Наконец пробы были готовы. То, что Эрикссон и его коллеги увидели под микроскопом, не только оправдало, но и превзошло все ожидания. Прежде всего, это были новые нервные клетки, и, таким образом, у ученых на руках оказалось первое свидетельство их присутствия в мозге взрослого человека (см. рис. 6 на вклейке). Но также они отметили, что этих клеток на вид было гораздо больше, чем они могли предполагать. Правда, в препаратах иногда был виден один новый нейрон, в отдельных случаях два или ни одного. Но, если учесть, что препарат – это чрезвычайно тонкий срез, каких человеческий гиппокамп вмещает сотни, клеток все же было на удивление много. Указать их точное число на основании полученной картины не позволяли правила количественного анализа, которые применяются к таким пробам. Слишком многие условия, необходимые для этого, не были или возможно не были выполнены. Но качественная оценка тоже имеет смысл. Это повод продолжать исследования, в которых можно попытаться подтвердить или опровергнуть ее стандартными средствами.

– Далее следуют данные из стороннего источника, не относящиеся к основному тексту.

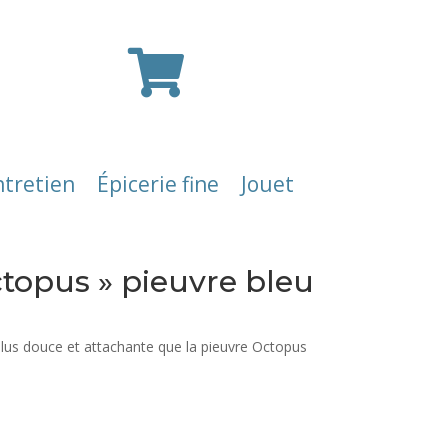

ntretien
Épicerie fine
Jouet
topus » pieuvre bleu
lus douce et attachante que la pieuvre Octopus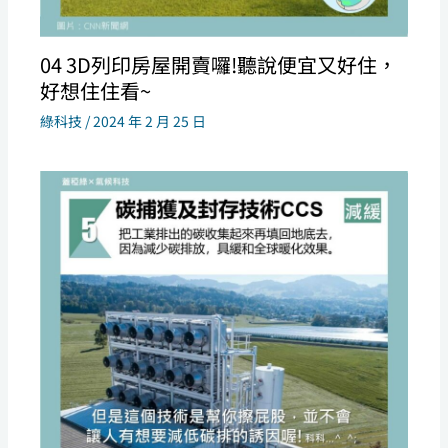
04 3D列印房屋開賣囉!聽說便宜又好住，
好想住住看~
綠科技
/
2024 年 2 月 25 日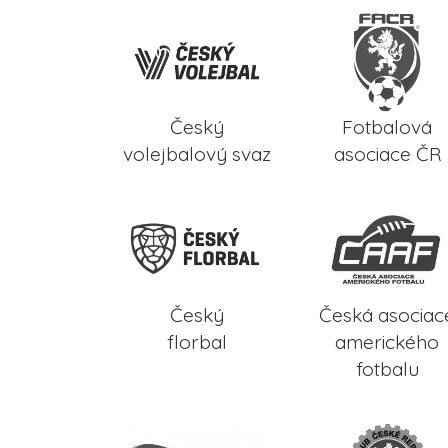
Český
Fotbalová
volejbalový svaz
asociace ČR
Český
Česká asociac
florbal
amerického
fotbalu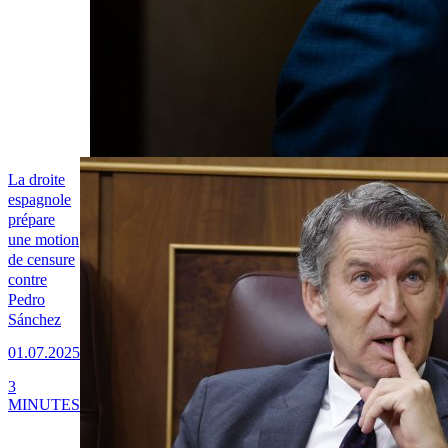
La droite
espagnole
prépare
une motion
de censure
contre
Pedro
Sánchez
01.07.2025
3
MINUTES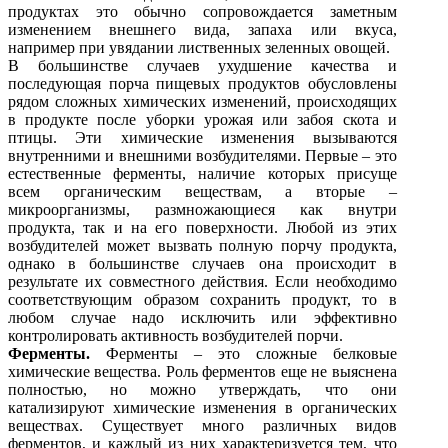
продуктах это обычно сопровождается заметным
изменением внешнего вида, запаха или вкуса,
например при увядании лиственных зеленных овощей.
В большинстве случаев ухудшение качества и
последующая порча пищевых продуктов обусловлены
рядом сложных химических изменений, происходящих
в продукте после уборки урожая или забоя скота и
птицы. Эти химические изменения вызываются
внутренними и внешними возбудителями. Первые – это
естественные ферменты, наличие которых присуще
всем органическим веществам, а вторые –
микроорганизмы, размножающиеся как внутри
продукта, так и на его поверхности. Любой из этих
возбудителей может вызвать полную порчу продукта,
однако в большинстве случаев она происходит в
результате их совместного действия. Если необходимо
соответствующим образом сохранить продукт, то в
любом случае надо исключить или эффективно
контролировать активность возбудителей порчи.
Ферменты.
Ферменты – это сложные белковые
химические вещества. Роль ферментов еще не выяснена
полностью, но можно утверждать, что они
катализируют химические изменения в органических
веществах. Существует много различных видов
ферментов, и каждый из них характеризуется тем, что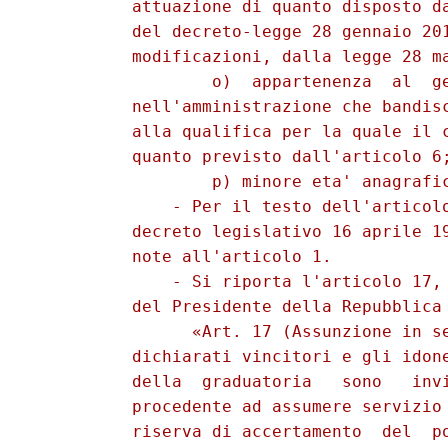
          attuazione di quanto disposto da
          del decreto-legge 28 gennaio 201
          modificazioni, dalla legge 28 ma
                  o)  appartenenza  al  ge
          nell'amministrazione che bandisc
          alla qualifica per la quale il c
          quanto previsto dall'articolo 6;
                  p) minore eta' anagrafic
              - Per il testo dell'articolo
          decreto legislativo 16 aprile 19
          note all'articolo 1. 

              - Si riporta l'articolo 17, 
          del Presidente della Repubblica 
                «Art. 17 (Assunzione in se
          dichiarati vincitori e gli idone
          della  graduatoria   sono   invi
          procedente ad assumere servizio 
          riserva di accertamento  del  po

Как ни странно, ни один из двух крупнейших и важнейших научных журналов, Science и Nature, к истории Эрикссона интереса не проявил. Ученые всего лишь подтвердили некое предположение – очевидно, для обеих редакций этого было недостаточно.
Так что они проигнорировали работу, которая и сегодня еще принадлежит к самым цитируемым. Один из журналов семейства Nature – Nature Medicine, тоже довольно уважаемый, – все же напечатал статью, и до сих пор пользуется плодами того огромного резонанса, который она вызвала.

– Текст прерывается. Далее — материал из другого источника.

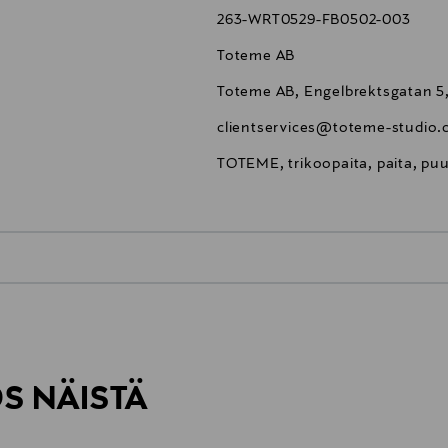
263-WRT0529-FB0502-003
Toteme AB
Toteme AB, Engelbrektsgatan 5
clientservices@toteme-studio
TOTEME, trikoopaita, paita, puuv
0,00 €
inen tilaukseesi. Voit palauttaa tilaamasi tuotteen 30 vuorokauden ku
0,00 € – 4,90 €
rvitse ilmoittaa palautuksesta etukäteen.
ÖS NÄISTÄ
7,90 €–50,00 € kuljetusyhtiöstä ja 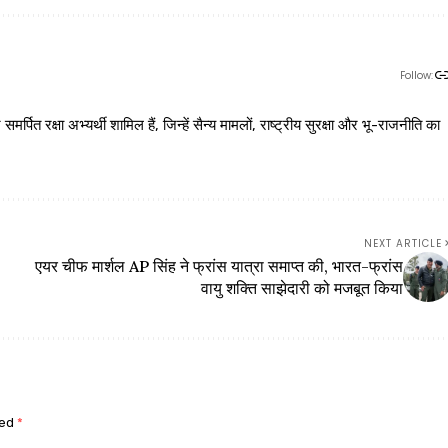
Follow:
 रक्षा अभ्यर्थी शामिल हैं, जिन्हें सैन्य मामलों, राष्ट्रीय सुरक्षा और भू-राजनीति का
NEXT ARTICLE
एयर चीफ मार्शल AP सिंह ने फ्रांस यात्रा समाप्त की, भारत-फ्रांस
वायु शक्ति साझेदारी को मजबूत किया
ked
*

Если бы нейрогенезу взрослых выдали свидетельство о рождении на основании общественного мнения и признания, то это произошло бы, когда вышла статья Эрикссона. С другой стороны – и тут редакторы Science и Nature были не так уж неправы, недооценивая человеческую психику, – эта работа фактически была «всего лишь» доказательством – доказательством того, что все исследования, которые привели нас от крыс Альтмана и канареек Ноттебома к стволовым клеткам, имеют значение и для людей.